Ignoring the security implications, I miss kb large old raw html websites that loaded instantly on DSL internet. Nowadays shit is too fancy because hardware allows that, but I feel we’re just constantly running into more bugs first and then worry about them later.
Edit: I’ve thought more about it, and I think I just missed the simplicity of the internet back then. There’s just too much bloat these days with ad trackers and misinformation. I kinda forgot just how bright and eye jarring most old UIs were lol.
You know what I miss? When information was condensed instead of spread out to insert more ads. When software willingly gave you all the options you could ever need instead of removing most of them because “people might get confused”. When website took up the entire screen instead of a mobile wide strip in the middle because “it can be scary for people”.

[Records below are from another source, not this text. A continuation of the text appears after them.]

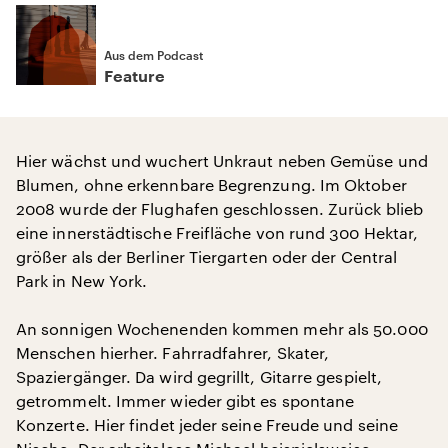
Aus dem Podcast
Feature
Hier wächst und wuchert Unkraut neben Gemüse und
Blumen, ohne erkennbare Begrenzung. Im Oktober
2008 wurde der Flughafen geschlossen. Zurück blieb
eine innerstädtische Freifläche von rund 300 Hektar,
größer als der Berliner Tiergarten oder der Central
Park in New York.
An sonnigen Wochenenden kommen mehr als 50.000
Menschen hierher. Fahrradfahrer, Skater,
Spaziergänger. Da wird gegrillt, Gitarre gespielt,
getrommelt. Immer wieder gibt es spontane
Konzerte. Hier findet jeder seine Freude und seine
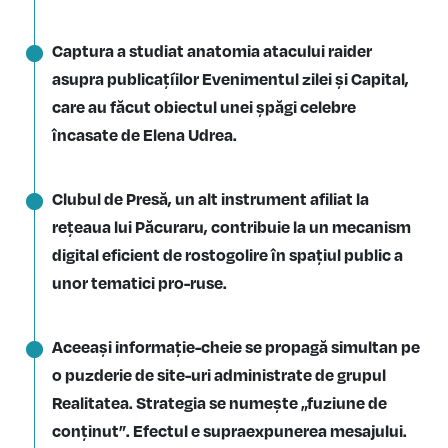
Captura a studiat anatomia atacului raider
asupra publicațíilor Evenimentul zilei și Capital,
care au făcut obiectul unei șpăgi celebre
încasate de Elena Udrea.
Clubul de Presă, un alt instrument afiliat la
rețeaua lui Păcuraru, contribuie la un mecanism
digital eficient de rostogolire în spațiul public a
unor tematici pro-ruse.
Aceeași informație-cheie se propagă simultan pe
o puzderie de site-uri administrate de grupul
Realitatea. Strategia se numește „fuziune de
conținut”. Efectul e supraexpunerea mesajului.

Fuck everyone who keeps lowering the bar of tech literacy just to appeal to the general public.
I literally have a vertical monitor to avoid the middle strip of text problem. It especially sucks for higher resolution monitors, it just feels like so much wasted space on the left and right side of the article.
The most used e-commerce platform on my country does this for the map for in store pick ups when selecting where the package is sent. The map is basically a long vertical strip and the actual map area occupies maybe 10-5% of a 1440p monitor.
Drives me nuts every time I have to use it
This is very true on anything above say 1080p and 100% scaling. I have 2x 1440p monitors and the strip of text in the middle is… way too prevent. That said, I have no idea how you would fill my monitor with useful information and have it scale. I’ve embraced running four columns of windows most of the time. Sometimes it’s two columns on one monitor and a full screen something on my other.
Yep, this is all a matter of window management. Having a 2000px wide column of text is terrible for readability.
I run a 4k tv as the equivalent of four monitors. Normally I have four windows, but sometimes I use a whole half of the screen for an IDE. Some apps like Spotify I run at one eighth of the screen.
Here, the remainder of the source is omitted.